A large amount of money is being laundered abroad from Bangladesh through export and import business or trade financing as a section of unscrupulous businessmen is playing four tricks for the purpose, according to a Bangladesh Institute of Bank Management research report.
The four tricks being used are over- and under-invoicing, over- and under-shipment, false description of the products and showing multiple invoicing in the letters of credit authorisation forms submitted in the banks by the businessmen, the report said.
According to a study (released in May) of Washington-based Global Financial Integrity, illicit financial outflow from Bangladesh was estimated $8.97 billion (about Tk 72,000 crore) in 2014.
The amount of laundered money in 2014 by traders was estimated ranging from $4.96 billion to $7.88 billion or the highest 88 per cent through trade misinvoicing —over-invoicing in import and under-invoicing in export.
Every year, on an average, some $5.3 billion to $7.5 billion was siphoned off from the country in 2005-2014, according to the study.
The BIBM report said banks should be careful while verifying the value of exported and imported products mentioned in the LCAF to tackle money laundering by using the tricks.
Banks will have to collect adequate and proper information from the businesspeople involved in the export and import business, the BIBM report said.
The report suggested that Bangladesh Bank should draw up a more updated policy so that bank can avoid defaulted loans through trade financing.
BIBM director (training) Shah Md Ahsan Habib presented the research paper at a workshop on ‘trade service operations of banks’ organised by the institute at its auditorium in the capital Dhaka.
According to the research paper, the state-owned commercial banks continue to lag behind the private commercial banks in the area of operating international business.
The businesspeople through the SCBs had settled import payment of 27 per cent of the country’s import in 2011, which decreased to 7 per cent in 2016.
The local private commercial banks, on the other hand, made an increased import payment of 85 per cent of the total volume of import in 2016 against 64 per cent in 2011.
According to the BIBM report, the export earnings through the SCBs have also been sliding for the last few years as their earnings through the business stood at 10 per cent in 2016 from 18 per cent in 2010.
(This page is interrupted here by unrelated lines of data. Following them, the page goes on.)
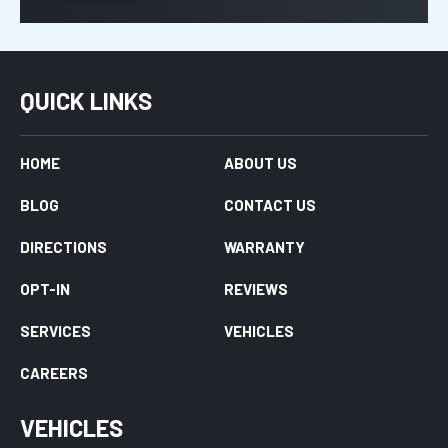
QUICK LINKS
HOME
ABOUT US
BLOG
CONTACT US
DIRECTIONS
WARRANTY
OPT-IN
REVIEWS
SERVICES
VEHICLES
CAREERS
VEHICLES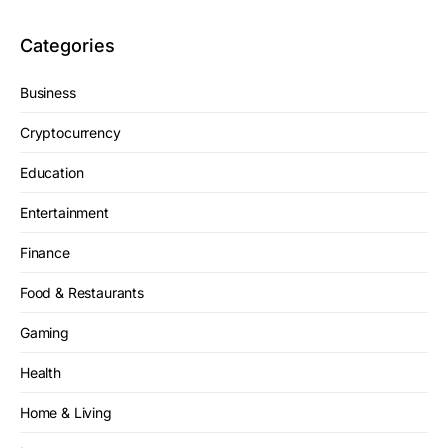
Categories
Business
Cryptocurrency
Education
Entertainment
Finance
Food & Restaurants
Gaming
Health
Home & Living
BB deputy governor SK Sur Chowdhury attended the workshop as chief guest while BIBM director general Toufic Ahmad Choudhury presided over the event.
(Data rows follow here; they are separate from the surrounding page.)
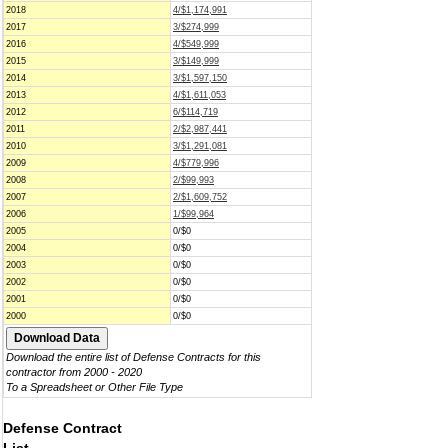
2018
4/$1,174,991
2017
3/$274,999
2016
4/$549,999
2015
3/$149,999
2014
3/$1,597,150
2013
4/$1,611,053
2012
6/$114,719
2011
2/$2,987,441
2010
3/$1,291,081
2009
4/$779,996
2008
2/$99,993
2007
2/$1,609,752
2006
1/$99,964
2005
0/$0
2004
0/$0
2003
0/$0
2002
0/$0
2001
0/$0
2000
0/$0
Download the entire list of Defense Contracts for this
contractor from 2000 - 2020
To a Spreadsheet or Other File Type
Defense Contract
Sur said that considering worrying issues of trade-based money laundering, compliance requirements, and other financial crimes, regulatory supervision and reporting became crucial.
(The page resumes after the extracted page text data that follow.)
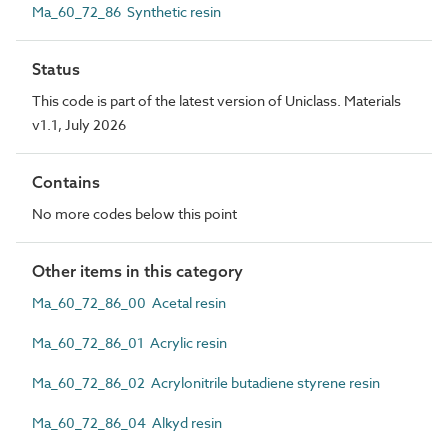
Ma_60_72_86 Synthetic resin
Status
This code is part of the latest version of Uniclass. Materials
v1.1, July 2026
Contains
No more codes below this point
Other items in this category
Ma_60_72_86_00 Acetal resin
Ma_60_72_86_01 Acrylic resin
Ma_60_72_86_02 Acrylonitrile butadiene styrene resin
Ma_60_72_86_04 Alkyd resin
With the growing business complexities and financial crimes, trade services are becoming increasingly challenging to the banks and financial institutions, he said.
‘Though trade finance is seen as a relatively safe and liquid asset, with low default rates, however, it is self-liquidating and short-term in nature; banks can run down their trade finance portfolios quickly in times of financial stress,’ Sur said.
All these challenges can offer invaluable lessons to the trade service providers of Bangladesh, he pointed out.
Helal Ahmed Chowdhury, supernumerary professor of the BIBM, said that
money laundering through trade financing should be stopped and banks should arrange workshops for their officials to speed up international business.
Islami Bank Bangladesh deputy managing director Md Mahbub ul Alam said Bangladesh’s banking system was yet to be improved as expected and the situation had its reflection in the country’s international trade system.
The central bank should come forward to develop more the international trade financing of the country’s banking sector, he said.